Note. AAA, abdominal aortic ANEURISM; ALP, alkaline phosphatase; ALT, alanine aminotransferase; AMI, acute myocardial infraction; AST, aspartate aminotransferase; AVR, aortic valve disease; BCG, bacille calmette-guérin; BMI, body mass index; CRC, colorectal cancer; DEXA, dual X-ray absorptiometry; GGT, gamma-glutamyl transferase; GIOP, glucocorticoid-induced osteoporosis; HDL, high-density lipoprotein; HbA1c, hemoglobin A1c; HF, heart failure; IS, ischemic stroke; LDL, low-density lipoprotein; MMR, measles mumps rubella; PAD, peripheral arterial disease; TIA, transient ischemic attack; UA, unstable angina.

Note.

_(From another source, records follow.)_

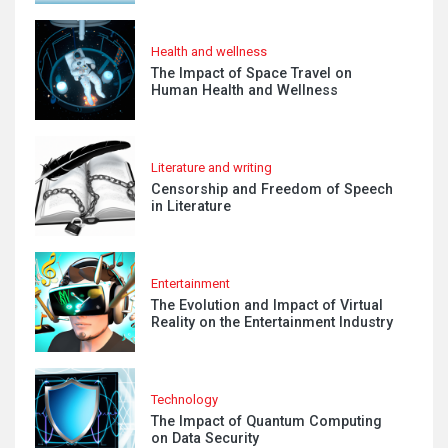
Health and wellness
The Impact of Space Travel on
Human Health and Wellness
Literature and writing
Censorship and Freedom of Speech
in Literature
Entertainment
The Evolution and Impact of Virtual
Reality on the Entertainment Industry
Technology
The Impact of Quantum Computing
on Data Security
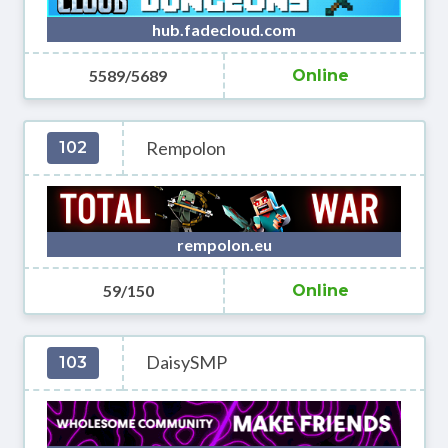
hub.fadecloud.com
5589/5689
Online
Rempolon
102
rempolon.eu
59/150
Online
DaisySMP
103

DEXA, dual X-ray absorptiometry; AVR, aortic valve disease; BMI, body mass index; MMR, measles mumps rubella; BCG, bacille calmette-guérin; ALP, alkaline phosphatase; AST, aspartate aminotransferase; GGT, gamma-glutamyl transferase; ALT, Alanine aminotransferase; HbA1c, hemoglobin A1c; LDL, low-density lipoprotein; HDL, high-denisty Lipoprotein; PAD, peripheral arterial disease; TIA, transient ischemic attach; HF, heart failure; AAA, abdominal aortic aneurism; AMI, acute myocardial infraction; CRC, ColoRectal Cancer; GIOP, Glucocorticoid-induced osteoporosis; IS, ischemic stroke; MMR, measles mumps rubella; UA, unstable angina.

The most prominent percentage difference in incident event counts between source and OMOP CPRD GOLD was observed for PAD (3.0%) and Bacille Calmette-Guérin (BCG) and Pneumococcal vaccines (1.6% and 1.0%, respectively). For CPRD Aurum, the greatest incident event count difference was for Albumin blood test result (1.6%) (Table 3). The largest prevalent event count differences between source and OMOP CPRD GOLD were for MMR vaccine (17.5%), PAD (2.9%) and BCG vaccine (1.9%). For CPRD Aurum, the largest prevalent event count differences were observed for the Albumin blood test result (1.2%) (Table 3).

The mapping of events from the clinical tables in source CPRD GOLD database to their respective domains in the OMOP-transformed version is shown in Figure 1. For CPRD GOLD, events from the source “Clinical” table were split between “Observation”, “Condition Occurrence” and “Procedure Occurrence” tables following the OMOP transformation. Events from the “Additional” table were split between “Observation” and “Measurement” domains. Events from the tables “Test” and “Therapy” were mainly moved into tables “Measurement” and “Drug Exposure”, respectively. Events from the “Immunisation” table were also moved into the “Drug Exposure” domain.

Figure 1.

Records (rows of data) for CPRD GOLD before and after OMOP transformation. Note: This figure could not be replicated for CPRD Aurum as there was no direct access to the full database.

Discussion

In this study, CPRD GOLD and CPRD Aurum databases were transformed (separately) into the OMOP CDM (version 5.3.1). A total of 38 diseases, medications, laboratory records, lifestyle measures, vaccinations and procedures/tests were used for comparing the source and OMOP-transformed CPRD databases. The results showed that for CPRD GOLD database, 89.5% of events had no or very small differences in prevalent and incident event counts between the source and OMOP versions. CPRD Aurum showed even better alignment, with 97.4% of events showing no or very small differences in counts between the source and OMOP data. When looking at individual domains, diagnoses and prescriptions showed nearly perfect alignment (differences ≤ 0.1%), whereas vaccinations had the largest mapping discrepancies. Laboratory measurements exhibited marginally higher variability compared with other domains. These differences were due to how the corresponding codes were mapped to tables during the OMOP transformation. The results suggest that vaccine codes (and to a lesser extent laboratory codes) require extra attention when building OMOP cohorts. Moreover, to mitigate information loss and ensure no medical codes are missed, it is important that researchers search for relevant codes across all OMOP tables and domains, rather than relying on a single domain search.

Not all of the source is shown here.